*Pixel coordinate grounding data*
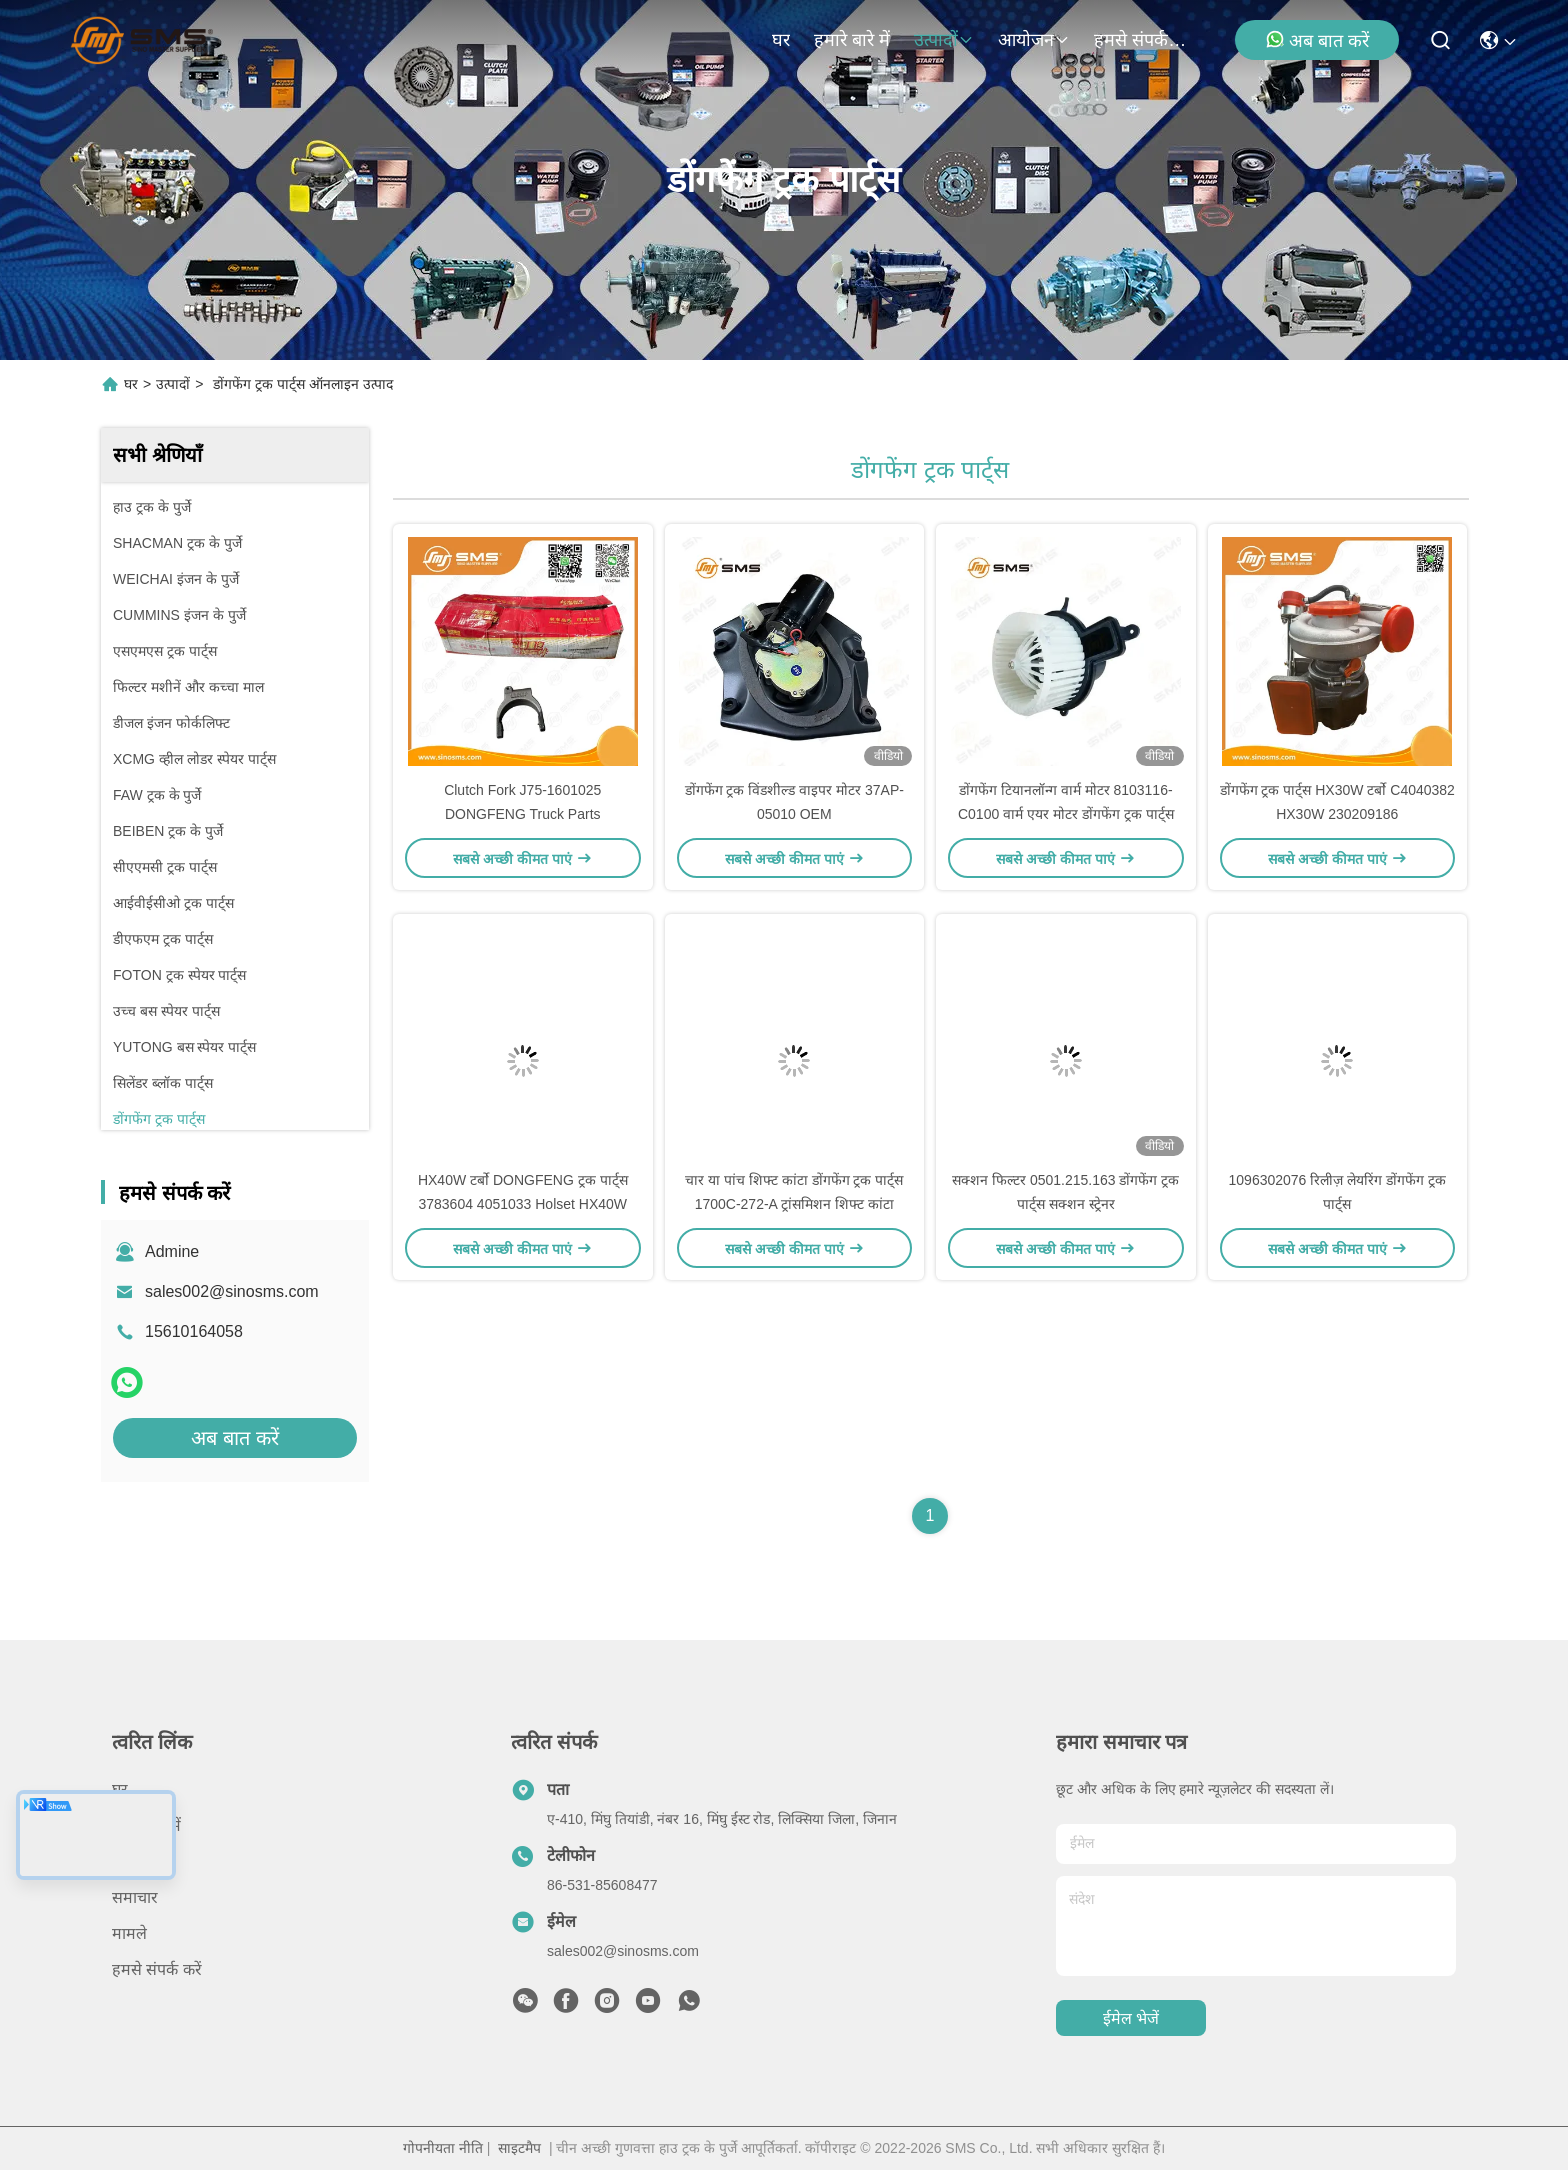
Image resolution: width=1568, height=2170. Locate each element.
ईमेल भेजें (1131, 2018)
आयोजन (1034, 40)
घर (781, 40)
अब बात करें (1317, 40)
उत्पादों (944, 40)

*How to complete this task*
Reproduce all the data as it stands. The pictures are not part of the copy.

*Solution to the problem*
Image resolution: width=1568, height=2170. Locate each element.
ईमेल भेजें (1131, 2018)
आयोजन (1034, 40)
घर (781, 40)
अब बात करें (1317, 40)
उत्पादों (944, 40)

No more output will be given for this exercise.